Configure Single Sign-On with LDAP
You can configure Moogsoft Onprem so users from an external directory can log in by Single Sign-On (SSO) using Lightweight Directory Access Protocol (LDAP).
See LDAP version 3 for more information.
Before you begin
Before you start to set up LDAP, ensure you have met the following requirements:
You have the URL for your LDAP server.
If you want to use a "lookup" DN (Distinguished Name) resolution method, you have the credentials for the LDAP user who has rights to look up other users and determine their roles.
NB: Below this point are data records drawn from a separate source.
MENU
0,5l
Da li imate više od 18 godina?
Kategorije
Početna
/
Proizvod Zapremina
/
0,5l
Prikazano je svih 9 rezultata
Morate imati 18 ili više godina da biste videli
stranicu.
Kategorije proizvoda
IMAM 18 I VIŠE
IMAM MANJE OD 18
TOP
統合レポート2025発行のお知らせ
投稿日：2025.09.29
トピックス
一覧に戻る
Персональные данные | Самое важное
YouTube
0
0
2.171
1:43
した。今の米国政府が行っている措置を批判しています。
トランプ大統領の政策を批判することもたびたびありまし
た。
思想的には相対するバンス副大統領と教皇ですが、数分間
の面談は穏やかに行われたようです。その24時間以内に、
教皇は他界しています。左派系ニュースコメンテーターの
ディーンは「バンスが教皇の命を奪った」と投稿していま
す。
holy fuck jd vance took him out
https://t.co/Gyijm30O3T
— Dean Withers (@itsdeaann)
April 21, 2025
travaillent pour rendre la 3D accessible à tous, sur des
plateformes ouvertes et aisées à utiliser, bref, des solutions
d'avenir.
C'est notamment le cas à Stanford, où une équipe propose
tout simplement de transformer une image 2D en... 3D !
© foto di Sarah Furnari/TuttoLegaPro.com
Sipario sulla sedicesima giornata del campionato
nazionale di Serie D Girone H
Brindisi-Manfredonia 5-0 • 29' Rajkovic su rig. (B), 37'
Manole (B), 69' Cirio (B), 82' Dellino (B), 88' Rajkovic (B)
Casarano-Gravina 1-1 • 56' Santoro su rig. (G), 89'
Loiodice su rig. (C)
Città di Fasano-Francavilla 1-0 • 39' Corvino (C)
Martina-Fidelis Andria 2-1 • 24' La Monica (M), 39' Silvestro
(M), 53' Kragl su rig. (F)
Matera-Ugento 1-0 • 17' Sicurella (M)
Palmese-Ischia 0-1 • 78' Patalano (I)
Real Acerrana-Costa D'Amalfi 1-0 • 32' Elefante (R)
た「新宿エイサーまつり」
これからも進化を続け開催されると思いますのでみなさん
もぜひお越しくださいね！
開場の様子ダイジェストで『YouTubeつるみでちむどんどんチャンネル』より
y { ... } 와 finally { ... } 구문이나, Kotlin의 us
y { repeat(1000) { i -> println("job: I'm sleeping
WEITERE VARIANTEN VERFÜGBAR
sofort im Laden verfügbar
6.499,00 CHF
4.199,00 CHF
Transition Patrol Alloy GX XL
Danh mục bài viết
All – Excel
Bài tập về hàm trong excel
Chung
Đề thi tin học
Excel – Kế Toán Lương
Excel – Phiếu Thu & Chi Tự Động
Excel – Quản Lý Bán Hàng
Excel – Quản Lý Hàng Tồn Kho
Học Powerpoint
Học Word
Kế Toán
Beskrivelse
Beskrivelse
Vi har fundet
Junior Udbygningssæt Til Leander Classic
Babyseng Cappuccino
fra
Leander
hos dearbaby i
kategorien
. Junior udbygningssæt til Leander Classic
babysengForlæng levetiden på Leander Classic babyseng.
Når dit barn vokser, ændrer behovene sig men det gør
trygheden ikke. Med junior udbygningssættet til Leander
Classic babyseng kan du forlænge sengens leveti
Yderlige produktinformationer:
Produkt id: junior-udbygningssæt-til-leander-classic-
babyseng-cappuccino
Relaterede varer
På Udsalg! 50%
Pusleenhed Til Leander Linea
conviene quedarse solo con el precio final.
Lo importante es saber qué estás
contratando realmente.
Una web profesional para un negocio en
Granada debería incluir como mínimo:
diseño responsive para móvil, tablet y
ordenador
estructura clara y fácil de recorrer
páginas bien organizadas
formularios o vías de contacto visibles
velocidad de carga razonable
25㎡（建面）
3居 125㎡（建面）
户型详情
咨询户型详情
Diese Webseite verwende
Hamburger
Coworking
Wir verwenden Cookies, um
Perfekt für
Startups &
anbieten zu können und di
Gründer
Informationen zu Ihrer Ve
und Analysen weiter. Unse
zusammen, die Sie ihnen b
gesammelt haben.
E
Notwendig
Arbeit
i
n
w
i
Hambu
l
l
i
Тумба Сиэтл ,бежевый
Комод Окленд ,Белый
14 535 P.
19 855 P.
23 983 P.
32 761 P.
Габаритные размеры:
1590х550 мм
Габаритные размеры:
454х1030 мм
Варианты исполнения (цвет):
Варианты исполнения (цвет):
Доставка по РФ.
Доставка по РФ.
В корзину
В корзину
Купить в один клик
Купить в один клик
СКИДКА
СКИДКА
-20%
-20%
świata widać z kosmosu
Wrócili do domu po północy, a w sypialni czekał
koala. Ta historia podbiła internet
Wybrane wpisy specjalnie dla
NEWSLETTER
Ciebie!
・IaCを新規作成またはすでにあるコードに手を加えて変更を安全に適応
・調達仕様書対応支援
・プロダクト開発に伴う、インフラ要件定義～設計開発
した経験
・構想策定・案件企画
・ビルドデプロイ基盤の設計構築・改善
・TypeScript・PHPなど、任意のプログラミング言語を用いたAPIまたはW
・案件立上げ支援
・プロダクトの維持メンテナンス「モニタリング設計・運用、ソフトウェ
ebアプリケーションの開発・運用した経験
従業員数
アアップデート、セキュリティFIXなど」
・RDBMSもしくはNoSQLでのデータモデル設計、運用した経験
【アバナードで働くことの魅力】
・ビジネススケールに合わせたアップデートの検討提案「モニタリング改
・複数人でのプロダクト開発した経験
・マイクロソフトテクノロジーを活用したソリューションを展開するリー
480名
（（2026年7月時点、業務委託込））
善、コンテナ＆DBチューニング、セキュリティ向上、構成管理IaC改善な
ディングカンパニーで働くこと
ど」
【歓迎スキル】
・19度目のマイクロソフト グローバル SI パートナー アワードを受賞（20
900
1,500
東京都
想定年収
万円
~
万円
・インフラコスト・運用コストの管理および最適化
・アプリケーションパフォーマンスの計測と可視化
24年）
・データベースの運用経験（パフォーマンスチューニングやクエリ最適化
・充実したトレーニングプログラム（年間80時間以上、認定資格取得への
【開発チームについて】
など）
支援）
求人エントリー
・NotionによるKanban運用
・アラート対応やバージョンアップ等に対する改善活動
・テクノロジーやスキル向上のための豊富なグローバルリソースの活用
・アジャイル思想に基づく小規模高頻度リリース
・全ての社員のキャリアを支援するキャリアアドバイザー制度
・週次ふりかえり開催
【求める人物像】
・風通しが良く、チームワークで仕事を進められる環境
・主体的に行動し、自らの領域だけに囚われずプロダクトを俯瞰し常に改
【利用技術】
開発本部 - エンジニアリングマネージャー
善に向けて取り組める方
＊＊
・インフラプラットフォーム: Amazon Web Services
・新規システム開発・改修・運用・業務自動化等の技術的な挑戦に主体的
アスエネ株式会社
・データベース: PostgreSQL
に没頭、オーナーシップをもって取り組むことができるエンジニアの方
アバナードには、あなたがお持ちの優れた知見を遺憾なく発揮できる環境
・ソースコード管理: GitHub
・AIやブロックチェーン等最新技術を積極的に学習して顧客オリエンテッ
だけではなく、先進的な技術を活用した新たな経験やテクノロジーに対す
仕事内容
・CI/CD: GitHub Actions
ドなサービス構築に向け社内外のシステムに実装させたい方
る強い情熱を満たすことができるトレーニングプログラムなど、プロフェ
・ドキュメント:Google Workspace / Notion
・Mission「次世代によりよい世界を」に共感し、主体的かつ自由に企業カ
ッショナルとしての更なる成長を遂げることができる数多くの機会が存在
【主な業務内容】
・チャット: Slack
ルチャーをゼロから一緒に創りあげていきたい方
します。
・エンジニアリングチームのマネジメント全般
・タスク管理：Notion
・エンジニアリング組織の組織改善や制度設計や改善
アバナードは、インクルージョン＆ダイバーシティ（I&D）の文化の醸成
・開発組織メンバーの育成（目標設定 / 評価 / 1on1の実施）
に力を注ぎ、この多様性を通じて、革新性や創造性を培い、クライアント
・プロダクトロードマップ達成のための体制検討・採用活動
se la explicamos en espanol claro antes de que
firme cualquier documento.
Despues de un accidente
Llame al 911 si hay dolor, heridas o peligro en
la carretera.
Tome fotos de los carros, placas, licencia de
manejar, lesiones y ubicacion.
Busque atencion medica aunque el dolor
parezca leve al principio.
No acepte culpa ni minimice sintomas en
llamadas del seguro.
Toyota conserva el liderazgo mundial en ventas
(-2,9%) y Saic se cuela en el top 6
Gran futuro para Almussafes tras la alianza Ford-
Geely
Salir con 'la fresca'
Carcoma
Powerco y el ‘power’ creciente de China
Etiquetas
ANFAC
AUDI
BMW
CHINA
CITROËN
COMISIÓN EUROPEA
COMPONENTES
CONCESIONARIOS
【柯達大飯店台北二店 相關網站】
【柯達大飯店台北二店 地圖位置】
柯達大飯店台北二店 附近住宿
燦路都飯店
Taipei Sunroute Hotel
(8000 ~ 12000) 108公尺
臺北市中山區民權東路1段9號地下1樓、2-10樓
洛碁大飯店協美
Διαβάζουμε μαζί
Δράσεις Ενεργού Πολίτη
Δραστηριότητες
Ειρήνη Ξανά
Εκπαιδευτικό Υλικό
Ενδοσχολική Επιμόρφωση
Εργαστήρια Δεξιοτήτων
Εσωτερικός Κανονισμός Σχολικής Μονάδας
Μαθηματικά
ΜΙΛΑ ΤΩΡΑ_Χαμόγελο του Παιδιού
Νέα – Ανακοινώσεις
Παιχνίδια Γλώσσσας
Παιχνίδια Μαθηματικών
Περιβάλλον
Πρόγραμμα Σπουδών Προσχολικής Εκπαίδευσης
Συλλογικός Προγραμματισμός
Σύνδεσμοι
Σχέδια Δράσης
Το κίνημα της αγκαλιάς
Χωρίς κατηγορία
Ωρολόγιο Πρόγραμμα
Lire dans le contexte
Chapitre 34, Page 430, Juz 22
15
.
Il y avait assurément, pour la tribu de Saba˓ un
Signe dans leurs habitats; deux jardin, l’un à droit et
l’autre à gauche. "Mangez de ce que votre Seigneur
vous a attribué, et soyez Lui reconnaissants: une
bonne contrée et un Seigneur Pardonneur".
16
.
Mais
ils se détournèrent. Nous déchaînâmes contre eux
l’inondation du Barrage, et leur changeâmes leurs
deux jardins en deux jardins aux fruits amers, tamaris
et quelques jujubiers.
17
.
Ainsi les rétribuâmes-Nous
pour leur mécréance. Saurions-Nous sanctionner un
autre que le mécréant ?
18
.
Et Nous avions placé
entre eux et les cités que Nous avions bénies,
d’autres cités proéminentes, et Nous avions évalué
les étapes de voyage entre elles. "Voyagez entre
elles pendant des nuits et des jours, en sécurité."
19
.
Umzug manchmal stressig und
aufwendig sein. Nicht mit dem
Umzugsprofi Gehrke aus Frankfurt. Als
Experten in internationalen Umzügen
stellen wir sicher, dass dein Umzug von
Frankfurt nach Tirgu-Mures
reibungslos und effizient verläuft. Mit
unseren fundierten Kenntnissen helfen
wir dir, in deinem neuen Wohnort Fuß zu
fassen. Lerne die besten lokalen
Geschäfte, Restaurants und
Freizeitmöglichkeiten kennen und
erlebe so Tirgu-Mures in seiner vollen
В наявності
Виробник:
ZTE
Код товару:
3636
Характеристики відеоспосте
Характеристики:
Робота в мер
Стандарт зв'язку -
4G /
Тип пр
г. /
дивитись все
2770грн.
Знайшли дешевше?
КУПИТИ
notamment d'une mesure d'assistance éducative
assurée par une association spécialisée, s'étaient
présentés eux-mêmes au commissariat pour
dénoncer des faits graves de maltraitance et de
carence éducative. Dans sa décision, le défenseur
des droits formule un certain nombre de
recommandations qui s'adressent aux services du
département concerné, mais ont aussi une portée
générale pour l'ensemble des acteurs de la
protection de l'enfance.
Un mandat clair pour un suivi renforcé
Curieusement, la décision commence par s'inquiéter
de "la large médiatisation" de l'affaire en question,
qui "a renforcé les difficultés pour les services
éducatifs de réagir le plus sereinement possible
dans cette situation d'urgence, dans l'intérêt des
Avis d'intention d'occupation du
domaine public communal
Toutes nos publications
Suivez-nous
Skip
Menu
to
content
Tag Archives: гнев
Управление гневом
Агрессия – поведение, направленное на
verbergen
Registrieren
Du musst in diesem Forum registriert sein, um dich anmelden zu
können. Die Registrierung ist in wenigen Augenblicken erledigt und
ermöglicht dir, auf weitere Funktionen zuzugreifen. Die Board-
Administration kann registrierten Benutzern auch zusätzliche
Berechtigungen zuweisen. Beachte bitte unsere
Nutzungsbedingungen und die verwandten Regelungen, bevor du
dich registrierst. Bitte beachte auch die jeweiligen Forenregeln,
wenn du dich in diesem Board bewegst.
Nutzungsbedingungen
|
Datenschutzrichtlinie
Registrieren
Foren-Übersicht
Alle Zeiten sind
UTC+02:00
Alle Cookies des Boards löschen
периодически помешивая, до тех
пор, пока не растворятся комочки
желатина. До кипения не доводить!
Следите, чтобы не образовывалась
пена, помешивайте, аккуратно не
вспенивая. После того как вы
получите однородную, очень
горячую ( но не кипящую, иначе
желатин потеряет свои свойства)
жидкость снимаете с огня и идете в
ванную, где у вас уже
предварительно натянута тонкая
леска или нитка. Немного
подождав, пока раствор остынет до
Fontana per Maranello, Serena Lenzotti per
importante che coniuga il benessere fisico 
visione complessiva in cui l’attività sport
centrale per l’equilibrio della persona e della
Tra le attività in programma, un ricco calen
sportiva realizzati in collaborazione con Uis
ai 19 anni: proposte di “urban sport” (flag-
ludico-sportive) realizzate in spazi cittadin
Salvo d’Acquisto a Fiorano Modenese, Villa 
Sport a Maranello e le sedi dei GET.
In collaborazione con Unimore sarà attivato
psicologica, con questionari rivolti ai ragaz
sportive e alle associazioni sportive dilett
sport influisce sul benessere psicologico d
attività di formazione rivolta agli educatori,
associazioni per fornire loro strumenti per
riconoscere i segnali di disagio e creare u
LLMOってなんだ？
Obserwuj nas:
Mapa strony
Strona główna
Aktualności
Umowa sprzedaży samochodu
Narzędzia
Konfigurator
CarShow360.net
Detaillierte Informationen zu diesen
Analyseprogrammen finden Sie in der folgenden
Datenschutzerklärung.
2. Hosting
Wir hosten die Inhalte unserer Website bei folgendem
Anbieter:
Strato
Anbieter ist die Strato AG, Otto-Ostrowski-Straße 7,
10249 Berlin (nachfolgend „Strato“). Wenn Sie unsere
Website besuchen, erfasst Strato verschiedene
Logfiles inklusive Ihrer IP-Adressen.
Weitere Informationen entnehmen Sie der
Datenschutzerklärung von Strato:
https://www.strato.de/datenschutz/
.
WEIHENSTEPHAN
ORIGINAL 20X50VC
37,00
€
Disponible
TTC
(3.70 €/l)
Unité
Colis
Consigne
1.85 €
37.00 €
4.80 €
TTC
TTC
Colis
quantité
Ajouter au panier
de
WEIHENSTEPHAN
If you want to use SSL encryption, you have a valid SSL certificate.
Configure LDAP for Moogsoft Onprem
Edit the configuration file to configure and enable LDAP for Moogsoft Onprem. You can find the file at $MOOGSOFT_HOME/config/security.conf
.
See the Security Configuration Reference for a full description of all properties. Some properties in the file are commented out by default. Uncomment properties to enable them.
Configure the properties for the LDAP connection:
url: URL of your LDAP server. This is required.
connectionTimeout: Connection timeout in milliseconds.
readTimeout: Read timeout in milliseconds.
predefinedUser: Determines if user must exist in the local database or not.
Configure the user resolution and attribute search section:
resolutionType: Type of DN resolution method. Valid options are "direct" and "lookup".
attributeSearchFilter: Defines an optional attribute filter to retrieve all user attributes.
attributeMap: Defines an attribute map between the LDAP user attributes and the user attributes in the Moogsoft Onprem database.
Configure the LDAP group search section:
systemUser: Username of the system user to bind and search for user group information.
systemPassword: Password of the system user to bind and search for user group information.
groupBaseDn: Defines a group base DN to search for LDAP groups.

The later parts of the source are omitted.